Unlike the general liability under Section 2497, paragraph 1, individuals can incur liability arising under this last rule of law. This could allow an extension of liability to non-corporate holdings that would otherwise enjoy an unjustified exemption.

Moreover, based on paragraph 2 above, liability may be also charged on the shareholders and creditors of the holding that have required or authorized the implementation of group strategies that were detrimental to the directed companies, and on the holding's shareholders that enjoyed a dividend distribution or an increase in the value of their shareholding because of an abuse of the holding company's ability to provide direction.

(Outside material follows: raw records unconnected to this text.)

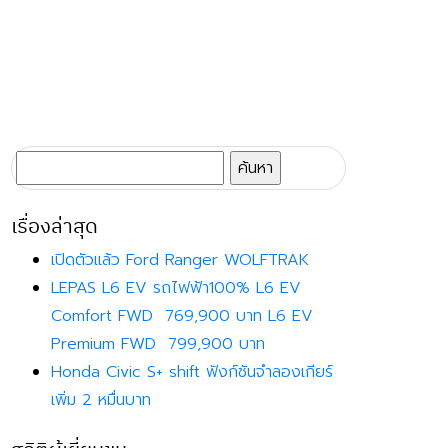
ค้นหา
สำหรับ:
เรื่องล่าสุด
เปิดตัวแล้ว Ford Ranger WOLFTRAK
LEPAS L6 EV รถไฟฟ้า100% L6 EV
Comfort FWD 769,900 บาท L6 EV
Premium FWD 799,900 บาท
Honda Civic S+ shift ฟังก์ชันจำลองเกียร์
เพิ่ม 2 หมื่นบาท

The minority shareholders of the directed companies may also have a right of withdrawal if the holding carries out directing and coordinating activities. In particular, minority shareholders are entitled to withdraw when: (i) a resolution of the holding company changes the corporate purpose of the directed company; (ii) a court finds the holding company liable pursuant to Section 2497 of the Code; or (iii) the directing and coordinating activities that modify the risks connected to minority participations in unlisted directed companies commence or end.

Shareholders' financings

Lastly, the reform established that the credits arising from intra-group financings do not enjoy a pari passu ranking with the other credits claimed against the company. If the ratio between the financed company's net worth and indebtedness is widely unbalanced, or the financial situation of the financed company would have required a capital contribution instead of a financing: (i) such financings may be reimbursed only upon full repayment of any other credit claimed against the company, with priority only in respect of the reimbursement of the corporate capital to the shareholders; and (ii) if the financing has been reimbursed in the year before the adjudication in bankruptcy of the financed company, the whole amount must be returned by the financing entity.